## Instructions to follow
Lines in the listing below that include the word "users" need to be copied.
§
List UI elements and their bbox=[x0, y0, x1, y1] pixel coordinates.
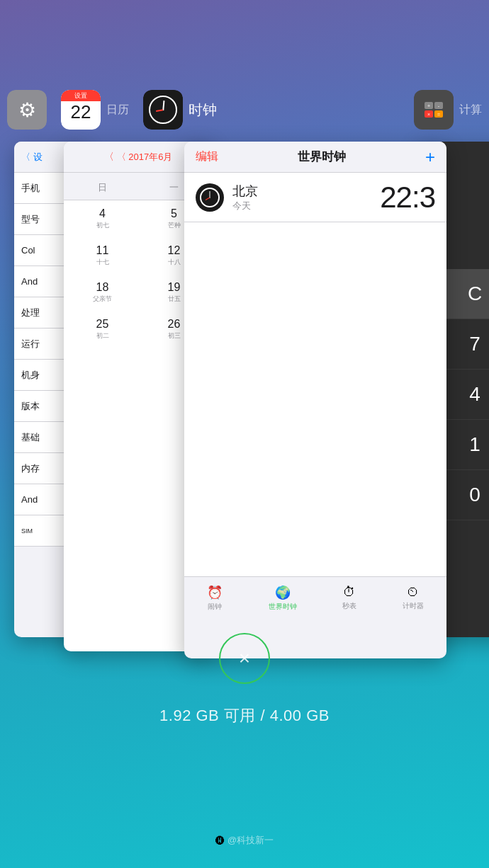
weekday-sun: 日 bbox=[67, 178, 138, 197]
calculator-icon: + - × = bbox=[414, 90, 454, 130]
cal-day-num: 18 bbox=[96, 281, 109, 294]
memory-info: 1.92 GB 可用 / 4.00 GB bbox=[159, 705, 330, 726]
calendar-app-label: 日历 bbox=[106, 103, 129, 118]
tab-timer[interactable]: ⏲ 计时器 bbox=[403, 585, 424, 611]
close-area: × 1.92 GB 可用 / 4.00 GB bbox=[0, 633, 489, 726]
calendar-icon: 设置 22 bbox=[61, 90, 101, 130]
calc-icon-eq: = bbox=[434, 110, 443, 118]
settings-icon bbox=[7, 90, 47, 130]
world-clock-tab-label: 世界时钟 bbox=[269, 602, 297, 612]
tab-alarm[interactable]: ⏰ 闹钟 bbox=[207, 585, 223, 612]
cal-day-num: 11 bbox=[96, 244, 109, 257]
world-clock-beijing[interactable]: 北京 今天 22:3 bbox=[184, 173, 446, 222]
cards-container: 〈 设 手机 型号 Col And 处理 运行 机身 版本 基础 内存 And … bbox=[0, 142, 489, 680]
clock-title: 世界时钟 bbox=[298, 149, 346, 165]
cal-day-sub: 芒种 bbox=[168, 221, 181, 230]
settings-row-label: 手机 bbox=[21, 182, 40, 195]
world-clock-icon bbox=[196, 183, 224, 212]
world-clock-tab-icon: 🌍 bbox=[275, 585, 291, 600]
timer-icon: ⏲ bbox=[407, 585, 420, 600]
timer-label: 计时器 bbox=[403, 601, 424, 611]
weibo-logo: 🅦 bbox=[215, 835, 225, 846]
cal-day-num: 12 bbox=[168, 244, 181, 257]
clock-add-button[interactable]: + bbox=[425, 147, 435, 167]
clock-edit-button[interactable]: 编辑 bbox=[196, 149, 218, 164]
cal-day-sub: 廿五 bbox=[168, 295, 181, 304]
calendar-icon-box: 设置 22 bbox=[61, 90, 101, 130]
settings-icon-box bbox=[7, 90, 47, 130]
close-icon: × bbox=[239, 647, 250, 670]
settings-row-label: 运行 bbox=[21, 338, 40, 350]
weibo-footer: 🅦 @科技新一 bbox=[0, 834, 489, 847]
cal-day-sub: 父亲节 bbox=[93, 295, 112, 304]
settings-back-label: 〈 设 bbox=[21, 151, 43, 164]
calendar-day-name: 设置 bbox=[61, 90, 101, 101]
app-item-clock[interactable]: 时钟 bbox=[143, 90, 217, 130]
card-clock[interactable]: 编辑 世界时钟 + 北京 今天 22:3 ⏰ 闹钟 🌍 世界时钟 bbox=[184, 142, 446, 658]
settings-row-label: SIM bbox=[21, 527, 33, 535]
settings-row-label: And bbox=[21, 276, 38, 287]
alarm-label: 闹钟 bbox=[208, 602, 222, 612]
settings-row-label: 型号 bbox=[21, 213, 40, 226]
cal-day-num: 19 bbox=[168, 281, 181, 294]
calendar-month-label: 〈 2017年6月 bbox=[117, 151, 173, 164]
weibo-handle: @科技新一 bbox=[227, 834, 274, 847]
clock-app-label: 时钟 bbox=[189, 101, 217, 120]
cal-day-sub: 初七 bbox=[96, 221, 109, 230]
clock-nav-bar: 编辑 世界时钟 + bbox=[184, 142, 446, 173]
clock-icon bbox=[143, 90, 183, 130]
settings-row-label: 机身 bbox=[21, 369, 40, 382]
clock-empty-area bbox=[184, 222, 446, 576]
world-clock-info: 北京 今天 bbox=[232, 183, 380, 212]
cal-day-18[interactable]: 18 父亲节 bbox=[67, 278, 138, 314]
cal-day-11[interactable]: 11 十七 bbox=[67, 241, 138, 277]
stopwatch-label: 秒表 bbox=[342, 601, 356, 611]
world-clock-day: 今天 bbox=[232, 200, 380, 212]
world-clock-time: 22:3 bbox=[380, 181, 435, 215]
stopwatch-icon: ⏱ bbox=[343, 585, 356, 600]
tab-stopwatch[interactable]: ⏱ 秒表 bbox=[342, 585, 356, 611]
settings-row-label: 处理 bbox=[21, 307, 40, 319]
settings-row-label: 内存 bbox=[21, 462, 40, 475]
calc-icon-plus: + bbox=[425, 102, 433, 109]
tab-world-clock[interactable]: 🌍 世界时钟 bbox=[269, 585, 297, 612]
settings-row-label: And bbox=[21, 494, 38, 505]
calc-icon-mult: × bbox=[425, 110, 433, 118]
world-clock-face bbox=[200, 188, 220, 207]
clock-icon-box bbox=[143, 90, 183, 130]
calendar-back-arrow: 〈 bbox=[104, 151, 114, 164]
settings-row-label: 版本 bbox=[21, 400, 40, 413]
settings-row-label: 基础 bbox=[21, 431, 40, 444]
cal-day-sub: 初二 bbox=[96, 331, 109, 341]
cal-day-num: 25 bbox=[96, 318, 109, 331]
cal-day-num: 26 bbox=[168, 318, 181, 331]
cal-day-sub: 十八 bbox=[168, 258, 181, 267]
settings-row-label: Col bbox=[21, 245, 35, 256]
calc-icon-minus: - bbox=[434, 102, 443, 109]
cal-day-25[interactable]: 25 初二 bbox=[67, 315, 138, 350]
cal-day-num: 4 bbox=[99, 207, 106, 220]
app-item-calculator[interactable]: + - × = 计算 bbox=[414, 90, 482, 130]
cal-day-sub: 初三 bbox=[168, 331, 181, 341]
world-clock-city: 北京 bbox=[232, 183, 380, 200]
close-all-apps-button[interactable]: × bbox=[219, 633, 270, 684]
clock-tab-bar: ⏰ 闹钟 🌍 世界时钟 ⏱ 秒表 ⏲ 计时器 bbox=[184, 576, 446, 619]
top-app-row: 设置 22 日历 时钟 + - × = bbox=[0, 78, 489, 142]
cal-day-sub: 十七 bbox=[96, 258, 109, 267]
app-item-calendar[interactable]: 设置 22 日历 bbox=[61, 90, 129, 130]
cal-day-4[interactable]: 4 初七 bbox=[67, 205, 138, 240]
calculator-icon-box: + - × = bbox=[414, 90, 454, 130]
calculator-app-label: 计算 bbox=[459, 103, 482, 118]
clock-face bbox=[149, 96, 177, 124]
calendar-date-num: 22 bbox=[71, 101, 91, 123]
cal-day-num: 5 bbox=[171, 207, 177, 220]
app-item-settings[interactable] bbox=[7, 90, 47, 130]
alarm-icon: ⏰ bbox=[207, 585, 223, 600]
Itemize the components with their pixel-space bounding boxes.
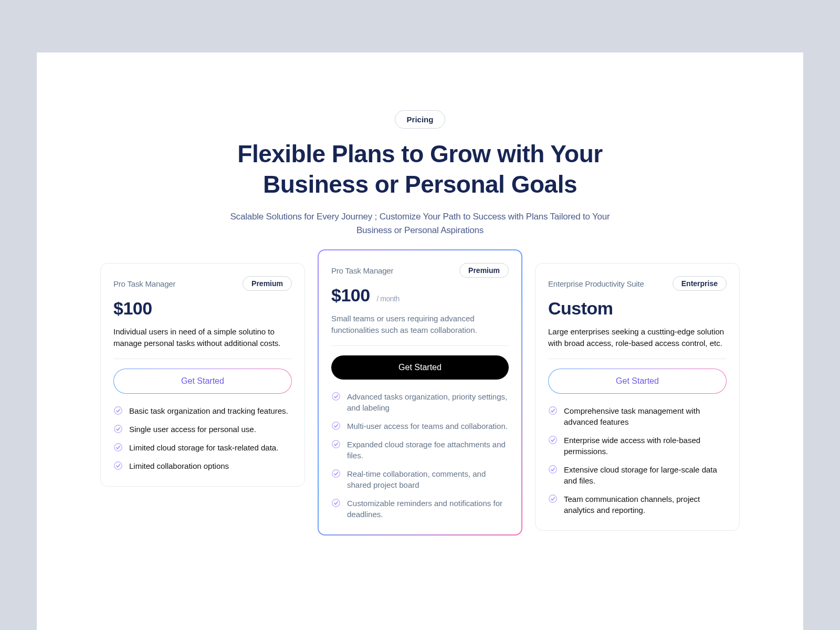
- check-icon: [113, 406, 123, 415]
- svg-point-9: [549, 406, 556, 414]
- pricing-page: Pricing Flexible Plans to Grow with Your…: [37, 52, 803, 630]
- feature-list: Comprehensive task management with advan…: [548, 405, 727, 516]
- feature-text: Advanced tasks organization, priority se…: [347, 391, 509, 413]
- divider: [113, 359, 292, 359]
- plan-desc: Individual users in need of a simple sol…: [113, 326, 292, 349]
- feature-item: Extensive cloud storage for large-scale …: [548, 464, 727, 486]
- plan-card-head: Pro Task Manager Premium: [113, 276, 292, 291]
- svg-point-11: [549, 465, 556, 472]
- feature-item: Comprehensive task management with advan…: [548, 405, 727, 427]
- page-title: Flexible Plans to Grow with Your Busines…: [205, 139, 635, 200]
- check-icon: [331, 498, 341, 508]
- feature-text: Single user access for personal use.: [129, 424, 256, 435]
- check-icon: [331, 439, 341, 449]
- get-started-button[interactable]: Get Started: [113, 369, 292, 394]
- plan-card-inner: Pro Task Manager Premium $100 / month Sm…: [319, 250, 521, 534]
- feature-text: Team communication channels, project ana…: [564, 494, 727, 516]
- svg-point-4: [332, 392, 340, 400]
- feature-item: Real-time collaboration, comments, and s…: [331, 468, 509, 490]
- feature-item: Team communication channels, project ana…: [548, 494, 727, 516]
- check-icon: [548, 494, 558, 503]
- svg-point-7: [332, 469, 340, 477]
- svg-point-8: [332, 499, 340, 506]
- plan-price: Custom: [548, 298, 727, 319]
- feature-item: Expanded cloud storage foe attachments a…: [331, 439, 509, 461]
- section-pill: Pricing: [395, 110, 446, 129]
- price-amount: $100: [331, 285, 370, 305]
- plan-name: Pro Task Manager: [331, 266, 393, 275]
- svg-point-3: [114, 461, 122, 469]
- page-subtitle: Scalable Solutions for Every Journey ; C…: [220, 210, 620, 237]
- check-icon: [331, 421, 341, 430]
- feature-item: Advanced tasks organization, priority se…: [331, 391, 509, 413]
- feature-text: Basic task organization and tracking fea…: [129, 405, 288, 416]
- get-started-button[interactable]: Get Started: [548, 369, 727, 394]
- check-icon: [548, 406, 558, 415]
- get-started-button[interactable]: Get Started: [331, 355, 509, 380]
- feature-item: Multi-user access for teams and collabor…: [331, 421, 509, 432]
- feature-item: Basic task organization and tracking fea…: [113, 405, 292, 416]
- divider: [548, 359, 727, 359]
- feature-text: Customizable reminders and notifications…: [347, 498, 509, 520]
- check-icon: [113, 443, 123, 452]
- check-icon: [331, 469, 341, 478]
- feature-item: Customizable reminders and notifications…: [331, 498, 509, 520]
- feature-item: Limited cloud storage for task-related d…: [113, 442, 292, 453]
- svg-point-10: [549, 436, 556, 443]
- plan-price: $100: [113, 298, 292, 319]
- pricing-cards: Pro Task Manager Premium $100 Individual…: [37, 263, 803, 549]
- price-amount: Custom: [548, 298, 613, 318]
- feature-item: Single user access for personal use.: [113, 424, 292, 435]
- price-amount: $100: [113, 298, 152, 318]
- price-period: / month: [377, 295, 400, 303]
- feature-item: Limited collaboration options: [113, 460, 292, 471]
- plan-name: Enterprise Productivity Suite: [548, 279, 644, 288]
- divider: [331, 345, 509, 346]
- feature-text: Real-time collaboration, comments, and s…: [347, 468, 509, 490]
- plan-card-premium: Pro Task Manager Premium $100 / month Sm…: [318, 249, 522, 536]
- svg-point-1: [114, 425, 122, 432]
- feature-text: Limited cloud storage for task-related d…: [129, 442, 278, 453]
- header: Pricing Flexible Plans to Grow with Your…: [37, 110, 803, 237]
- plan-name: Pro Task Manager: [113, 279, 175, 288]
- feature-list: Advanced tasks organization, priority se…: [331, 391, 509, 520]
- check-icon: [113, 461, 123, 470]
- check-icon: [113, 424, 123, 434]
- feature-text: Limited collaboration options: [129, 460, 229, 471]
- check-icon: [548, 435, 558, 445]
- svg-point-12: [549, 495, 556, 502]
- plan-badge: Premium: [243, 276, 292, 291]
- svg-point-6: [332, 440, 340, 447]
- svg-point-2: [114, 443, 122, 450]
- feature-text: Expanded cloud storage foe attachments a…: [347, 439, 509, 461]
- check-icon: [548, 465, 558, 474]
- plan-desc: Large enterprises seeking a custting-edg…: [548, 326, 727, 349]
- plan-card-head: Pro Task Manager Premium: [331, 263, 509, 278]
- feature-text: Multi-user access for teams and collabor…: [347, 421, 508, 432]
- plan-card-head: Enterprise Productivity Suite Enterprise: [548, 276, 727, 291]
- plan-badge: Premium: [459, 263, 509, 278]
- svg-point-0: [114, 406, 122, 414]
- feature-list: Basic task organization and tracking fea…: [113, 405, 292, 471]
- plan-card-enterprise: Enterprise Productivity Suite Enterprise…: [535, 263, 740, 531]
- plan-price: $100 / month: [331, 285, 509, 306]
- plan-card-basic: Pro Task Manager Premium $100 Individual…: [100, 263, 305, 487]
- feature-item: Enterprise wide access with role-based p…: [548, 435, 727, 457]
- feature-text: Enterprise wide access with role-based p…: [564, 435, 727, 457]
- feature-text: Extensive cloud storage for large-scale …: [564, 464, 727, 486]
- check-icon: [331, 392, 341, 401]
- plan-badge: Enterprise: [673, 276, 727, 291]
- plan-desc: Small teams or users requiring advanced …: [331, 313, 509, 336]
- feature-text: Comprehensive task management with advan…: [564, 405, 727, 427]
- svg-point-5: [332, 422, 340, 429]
§
## Answer section
- plan-desc: Individual users in need of a simple sol…: [113, 326, 292, 349]
- plan-desc: Small teams or users requiring advanced …: [331, 313, 509, 336]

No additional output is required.